## Task instructions:
What do the lines from the top of the data through the line with "Task: Click on the Charming Wax" say? Quote them exactly and include both ends.

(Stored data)
———
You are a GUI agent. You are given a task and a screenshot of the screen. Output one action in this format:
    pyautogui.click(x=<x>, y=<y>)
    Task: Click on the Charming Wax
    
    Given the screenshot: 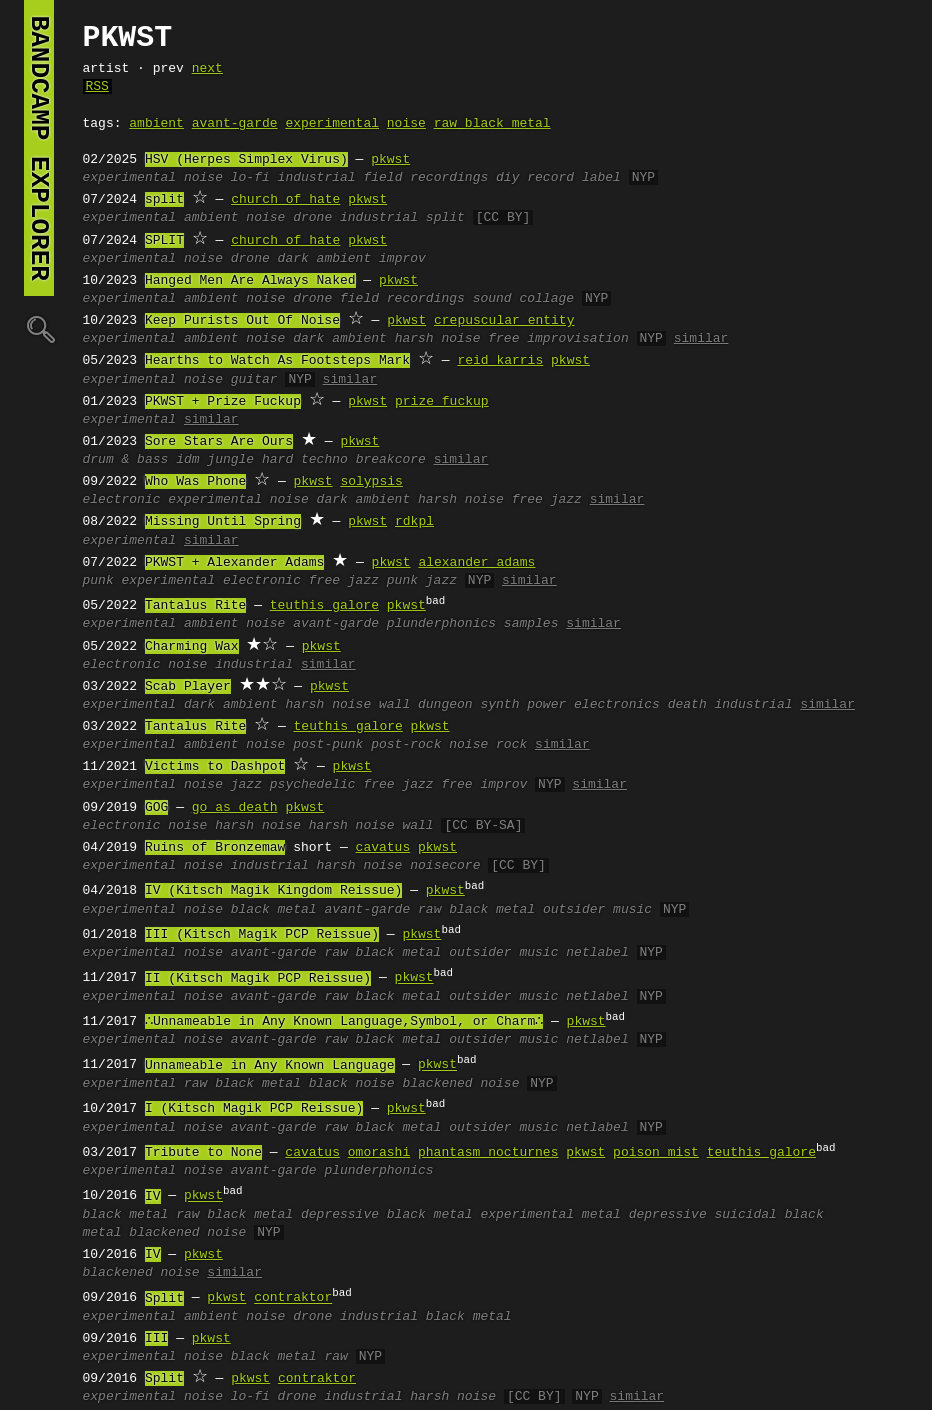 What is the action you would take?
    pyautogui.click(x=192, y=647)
———
## Reply:
You are a GUI agent. You are given a task and a screenshot of the screen. Output one action in this format:
    pyautogui.click(x=<x>, y=<y>)
    Task: Click on the Charming Wax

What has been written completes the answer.